▶ _SOURCE MATERIAL_:
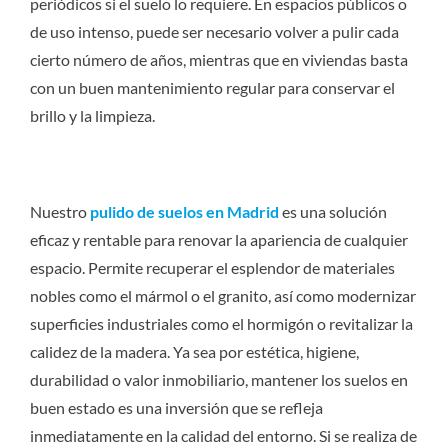
periódicos si el suelo lo requiere. En espacios públicos o
de uso intenso, puede ser necesario volver a pulir cada
cierto número de años, mientras que en viviendas basta
con un buen mantenimiento regular para conservar el
brillo y la limpieza.
Nuestro
pulido de suelos en Madrid
es una solución
eficaz y rentable para renovar la apariencia de cualquier
espacio. Permite recuperar el esplendor de materiales
nobles como el mármol o el granito, así como modernizar
superficies industriales como el hormigón o revitalizar la
calidez de la madera. Ya sea por estética, higiene,
durabilidad o valor inmobiliario, mantener los suelos en
buen estado es una inversión que se refleja
inmediatamente en la calidad del entorno. Si se realiza de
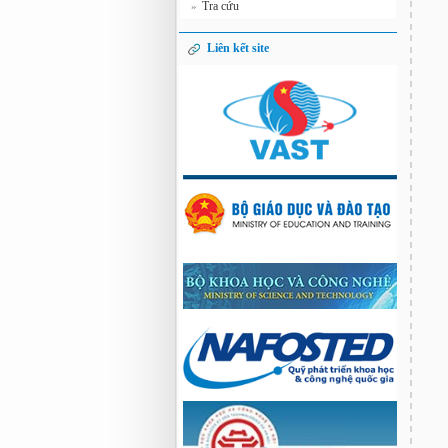
Tra cứu
»
Liên kết site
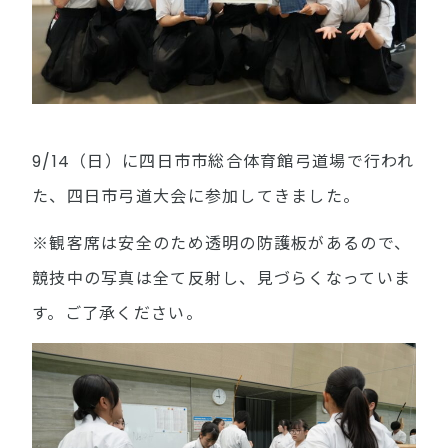
9/14（日）に四日市市総合体育館弓道場で行われ
た、四日市弓道大会に参加してきました。
※観客席は安全のため透明の防護板があるので、
競技中の写真は全て反射し、見づらくなっていま
す。ご了承ください。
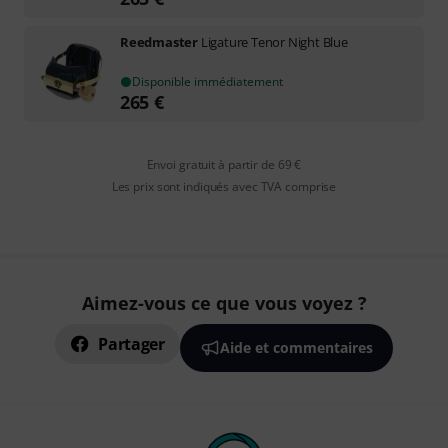
Reedmaster
Ligature Tenor Night Blue
Disponible immédiatement
265
€
Envoi gratuit à partir de 69 €
Les prix sont indiqués avec TVA comprise
Aimez-vous ce que vous voyez ?
Partager
Aide et commentaires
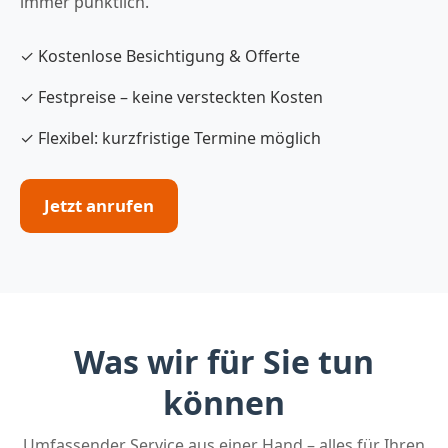
immer pünktlich.
✓ Kostenlose Besichtigung & Offerte
✓ Festpreise – keine versteckten Kosten
✓ Flexibel: kurzfristige Termine möglich
Jetzt anrufen
Was wir für Sie tun
können
Umfassender Service aus einer Hand – alles für Ihren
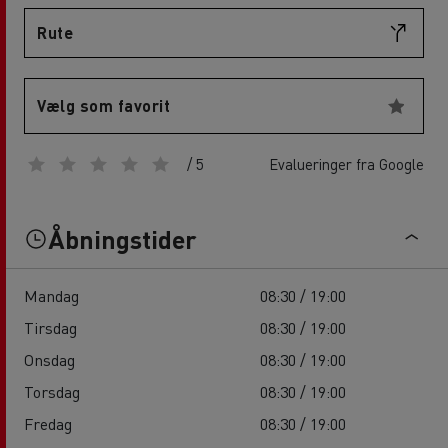
Rute
Vælg som favorit
/ 5
Evalueringer fra Google
Åbningstider
Mandag
08:30 / 19:00
Tirsdag
08:30 / 19:00
Onsdag
08:30 / 19:00
Torsdag
08:30 / 19:00
Fredag
08:30 / 19:00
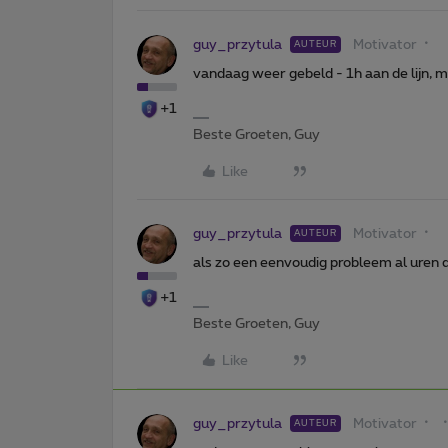
guy_przytula
Motivator
AUTEUR
vandaag weer gebeld - 1h aan de lijn, m
+1
Beste Groeten, Guy
Like
guy_przytula
Motivator
AUTEUR
als zo een eenvoudig probleem al uren d
+1
Beste Groeten, Guy
Like
guy_przytula
Motivator
AUTEUR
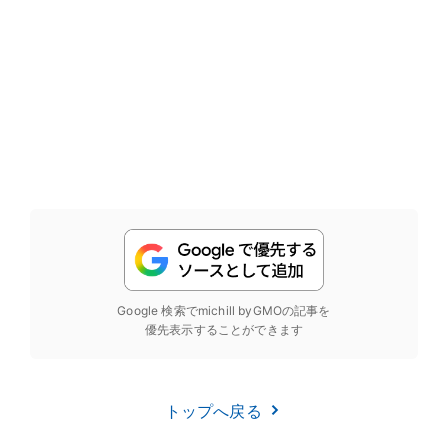
Google 検索でmichill byGMOの記事を
優先表示することができます
トップへ戻る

▶ _INSTRUCTIONS FOR THE TASK_:
Pictures are to be dropped, and the remaining data set down exactly.

▶ _RESPONSE BELOW_:
periódicos si el suelo lo requiere. En espacios públicos o
de uso intenso, puede ser necesario volver a pulir cada
cierto número de años, mientras que en viviendas basta
con un buen mantenimiento regular para conservar el
brillo y la limpieza.
Nuestro
pulido de suelos en Madrid
es una solución
eficaz y rentable para renovar la apariencia de cualquier
espacio. Permite recuperar el esplendor de materiales
nobles como el mármol o el granito, así como modernizar
superficies industriales como el hormigón o revitalizar la
calidez de la madera. Ya sea por estética, higiene,
durabilidad o valor inmobiliario, mantener los suelos en
buen estado es una inversión que se refleja
inmediatamente en la calidad del entorno. Si se realiza de
Tra cứu
»
Liên kết site
9/14（日）に四日市市総合体育館弓道場で行われ
た、四日市弓道大会に参加してきました。
※観客席は安全のため透明の防護板があるので、
競技中の写真は全て反射し、見づらくなっていま
す。ご了承ください。
Reedmaster
Ligature Tenor Night Blue
Disponible immédiatement
265
€
Envoi gratuit à partir de 69 €
Les prix sont indiqués avec TVA comprise
Aimez-vous ce que vous voyez ?
Partager
Aide et commentaires
immer pünktlich.
✓ Kostenlose Besichtigung & Offerte
✓ Festpreise – keine versteckten Kosten
✓ Flexibel: kurzfristige Termine möglich
Jetzt anrufen
Was wir für Sie tun
können
Umfassender Service aus einer Hand – alles für Ihren
Rute
Vælg som favorit
/ 5
Evalueringer fra Google
Åbningstider
Mandag
08:30 / 19:00
Tirsdag
08:30 / 19:00
Onsdag
08:30 / 19:00
Torsdag
08:30 / 19:00
Fredag
08:30 / 19:00
guy_przytula
Motivator
AUTEUR
vandaag weer gebeld - 1h aan de lijn, m
+1
Beste Groeten, Guy
Like
guy_przytula
Motivator
AUTEUR
als zo een eenvoudig probleem al uren d
+1
Beste Groeten, Guy
Like
guy_przytula
Motivator
AUTEUR
Google 検索でmichill byGMOの記事を
優先表示することができます
トップへ戻る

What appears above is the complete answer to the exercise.